Y a-t-il eu beaucoup d’opéras qui ont été donnés en public, en cette période, en Europe (… et même dans le monde) ? Carmen représenté vendredi 20 novembre à Monaco, aura peut-être été le seul.
Monaco résiste au covid. Opéras et concerts sont maintenus. La culture s’accroche au Rocher. Elle tient bon. Applaudissons !
Dans la grande salle du Grimaldi Forum – construite au dessous du niveau de la mer – le public était bien sûr masqué et assis avec une alternance de sièges vides. Rassemblés en ce lieu au milieu d’une planète culturelle à l’arrêt, nous avions l’étrange impression d’être les rescapés d’une catastrophe qui aurait réduit au silence le reste du monde.
Au long des répétitions, les choristes avaient gardé le masque, les participants avaient régulièrement été testés, un sens de circulation avait été établi dans les coulisses pour éviter aux musiciens et chanteurs de se croiser. Et c’est ainsi que le rideau put se lever sur Carmen.
La mise en scène de Jean-Louis Grinda, directeur de l’Opéra de Monte-Carlo, reprenait celle qu’il avait présentée à Toulouse l’an dernier. L’histoire y est traitée à la manière d’un flash-back. Carmen est tuée dès le début, pendant l’ouverture. Don José revit ensuite l’enchaînement des événements qui l’ont conduit au crime.

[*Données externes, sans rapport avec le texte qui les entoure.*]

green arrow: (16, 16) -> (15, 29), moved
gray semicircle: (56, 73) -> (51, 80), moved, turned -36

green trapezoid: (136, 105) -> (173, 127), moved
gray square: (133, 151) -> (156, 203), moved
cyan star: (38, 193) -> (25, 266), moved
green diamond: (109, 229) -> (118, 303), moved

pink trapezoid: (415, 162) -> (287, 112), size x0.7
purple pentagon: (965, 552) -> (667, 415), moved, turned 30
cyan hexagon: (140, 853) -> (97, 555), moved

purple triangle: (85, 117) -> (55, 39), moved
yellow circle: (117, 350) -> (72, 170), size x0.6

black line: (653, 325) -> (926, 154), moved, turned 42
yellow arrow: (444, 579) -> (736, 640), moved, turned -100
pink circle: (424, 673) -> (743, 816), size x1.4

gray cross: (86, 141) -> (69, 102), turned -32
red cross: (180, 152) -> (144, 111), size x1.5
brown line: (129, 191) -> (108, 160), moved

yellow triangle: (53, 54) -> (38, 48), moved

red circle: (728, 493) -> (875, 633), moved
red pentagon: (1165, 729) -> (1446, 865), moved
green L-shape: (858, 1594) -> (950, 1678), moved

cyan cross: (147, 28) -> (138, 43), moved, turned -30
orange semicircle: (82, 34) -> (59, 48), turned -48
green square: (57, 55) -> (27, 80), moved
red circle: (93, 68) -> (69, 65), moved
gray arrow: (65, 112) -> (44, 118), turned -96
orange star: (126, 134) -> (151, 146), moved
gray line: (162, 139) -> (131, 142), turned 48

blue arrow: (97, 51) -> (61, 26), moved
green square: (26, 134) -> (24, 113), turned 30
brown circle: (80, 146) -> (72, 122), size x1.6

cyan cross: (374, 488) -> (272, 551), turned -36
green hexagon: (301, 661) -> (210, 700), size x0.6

Jean-François Borras et Aude Extremo © Alain Hanel-Opéra de Monte-Carlo
Ni espagnolade, ni folklorisme, le décor est abstrait, constitué de deux grands panneaux concaves délimitant au fur et à mesure les espaces scéniques au milieu desquels évoluent les personnages en habit XIXème. siècle. La fin est impressionnante, lorsque se joue sur le devant de la scène la mise à mort de Carmen et, dans fond, en vidéo, celle d’un toro dans l’arène ! La juxtaposition des deux est d’un bel effet théâtral.
Dans cet opéra où les cartes ont leur importance, nous a été servi un carré d’as – les quatre interprètes de Carmen, Don José, Micaela et Escamillo, Aude Extrémo, Jean-François Borras, Anaïs Constans et Adrian Sâmpetrean.
Avec eux (les trois premiers surtout) on éprouve le bonheur d’un beau chant français à l’élocution claire. Pour une fois, dans la « Fleur que tu m’avais jetée » le « tu » n’est pas un « tou » !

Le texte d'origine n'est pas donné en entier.